DATA FOR THE TASK Block Start
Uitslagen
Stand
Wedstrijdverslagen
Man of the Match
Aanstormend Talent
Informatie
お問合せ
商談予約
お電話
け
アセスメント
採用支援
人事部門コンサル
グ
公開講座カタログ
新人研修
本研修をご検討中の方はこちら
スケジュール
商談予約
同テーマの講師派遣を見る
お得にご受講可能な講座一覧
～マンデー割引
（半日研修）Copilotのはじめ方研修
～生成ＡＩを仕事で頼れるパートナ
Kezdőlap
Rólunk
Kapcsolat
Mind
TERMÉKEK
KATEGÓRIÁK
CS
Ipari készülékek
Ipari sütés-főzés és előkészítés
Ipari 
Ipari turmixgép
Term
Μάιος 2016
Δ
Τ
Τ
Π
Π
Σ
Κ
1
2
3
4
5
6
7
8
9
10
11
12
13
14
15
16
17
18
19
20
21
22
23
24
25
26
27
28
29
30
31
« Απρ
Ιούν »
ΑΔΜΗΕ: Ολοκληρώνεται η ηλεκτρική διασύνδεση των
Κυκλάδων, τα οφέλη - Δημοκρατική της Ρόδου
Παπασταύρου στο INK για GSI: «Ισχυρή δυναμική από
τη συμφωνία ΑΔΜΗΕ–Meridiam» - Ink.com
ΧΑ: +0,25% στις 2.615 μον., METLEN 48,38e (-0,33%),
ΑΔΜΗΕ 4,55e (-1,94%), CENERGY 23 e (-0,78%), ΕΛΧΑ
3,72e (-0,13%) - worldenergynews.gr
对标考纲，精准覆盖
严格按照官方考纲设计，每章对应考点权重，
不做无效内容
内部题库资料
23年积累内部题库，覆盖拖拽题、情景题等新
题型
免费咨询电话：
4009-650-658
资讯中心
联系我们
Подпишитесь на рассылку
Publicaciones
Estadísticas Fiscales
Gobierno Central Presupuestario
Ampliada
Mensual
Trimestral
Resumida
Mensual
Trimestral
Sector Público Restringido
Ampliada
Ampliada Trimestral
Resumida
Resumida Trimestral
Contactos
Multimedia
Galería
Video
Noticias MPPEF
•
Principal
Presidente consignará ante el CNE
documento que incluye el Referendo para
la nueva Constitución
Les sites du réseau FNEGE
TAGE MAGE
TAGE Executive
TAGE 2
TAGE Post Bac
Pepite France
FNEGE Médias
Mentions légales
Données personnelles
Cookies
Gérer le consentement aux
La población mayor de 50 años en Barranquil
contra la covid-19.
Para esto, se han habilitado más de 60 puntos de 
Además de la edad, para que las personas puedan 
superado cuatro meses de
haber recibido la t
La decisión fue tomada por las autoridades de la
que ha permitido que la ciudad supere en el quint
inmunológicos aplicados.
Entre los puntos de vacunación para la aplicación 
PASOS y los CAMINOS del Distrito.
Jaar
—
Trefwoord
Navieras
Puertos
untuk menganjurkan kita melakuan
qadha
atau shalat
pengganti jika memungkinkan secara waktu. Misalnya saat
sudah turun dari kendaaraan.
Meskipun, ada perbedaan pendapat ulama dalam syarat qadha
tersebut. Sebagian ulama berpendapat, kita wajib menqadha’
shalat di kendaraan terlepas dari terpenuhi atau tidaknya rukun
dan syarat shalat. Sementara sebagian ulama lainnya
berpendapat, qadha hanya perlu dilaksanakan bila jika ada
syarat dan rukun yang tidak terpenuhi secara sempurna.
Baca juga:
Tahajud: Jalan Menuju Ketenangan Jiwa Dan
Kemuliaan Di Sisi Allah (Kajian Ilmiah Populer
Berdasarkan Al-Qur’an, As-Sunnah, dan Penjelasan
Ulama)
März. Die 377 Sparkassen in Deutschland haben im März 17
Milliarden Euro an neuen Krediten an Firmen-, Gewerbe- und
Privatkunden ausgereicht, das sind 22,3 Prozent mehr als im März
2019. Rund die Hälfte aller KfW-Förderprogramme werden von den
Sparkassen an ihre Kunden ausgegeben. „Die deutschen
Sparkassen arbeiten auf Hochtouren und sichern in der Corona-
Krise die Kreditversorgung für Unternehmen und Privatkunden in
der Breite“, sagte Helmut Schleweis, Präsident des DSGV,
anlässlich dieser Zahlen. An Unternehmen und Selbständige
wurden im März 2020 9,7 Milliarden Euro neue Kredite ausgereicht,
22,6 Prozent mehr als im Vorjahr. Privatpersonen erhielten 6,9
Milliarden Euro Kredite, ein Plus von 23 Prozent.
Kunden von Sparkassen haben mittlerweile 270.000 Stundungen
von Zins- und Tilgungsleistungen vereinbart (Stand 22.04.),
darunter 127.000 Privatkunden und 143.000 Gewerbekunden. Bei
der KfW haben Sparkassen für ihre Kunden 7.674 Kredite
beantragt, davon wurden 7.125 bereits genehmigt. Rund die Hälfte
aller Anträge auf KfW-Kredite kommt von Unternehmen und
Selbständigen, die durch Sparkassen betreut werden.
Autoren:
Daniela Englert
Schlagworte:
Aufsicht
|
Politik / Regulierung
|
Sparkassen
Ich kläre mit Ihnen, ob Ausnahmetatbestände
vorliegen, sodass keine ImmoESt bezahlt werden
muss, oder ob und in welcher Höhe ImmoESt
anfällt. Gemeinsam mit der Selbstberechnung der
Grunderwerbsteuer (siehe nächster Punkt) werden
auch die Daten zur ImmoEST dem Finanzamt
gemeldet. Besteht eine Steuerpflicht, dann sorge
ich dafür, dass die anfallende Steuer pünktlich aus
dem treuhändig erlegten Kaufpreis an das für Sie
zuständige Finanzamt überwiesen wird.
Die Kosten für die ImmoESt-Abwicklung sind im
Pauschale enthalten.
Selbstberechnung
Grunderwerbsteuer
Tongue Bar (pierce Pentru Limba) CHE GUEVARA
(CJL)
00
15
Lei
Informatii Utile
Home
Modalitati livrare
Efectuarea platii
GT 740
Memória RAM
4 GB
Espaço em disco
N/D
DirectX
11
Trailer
DATA FOR THE TASK Block End
Across the listing, how many lines contain "kita"? State the number and nothing else.

RESPONSE BELOW:
2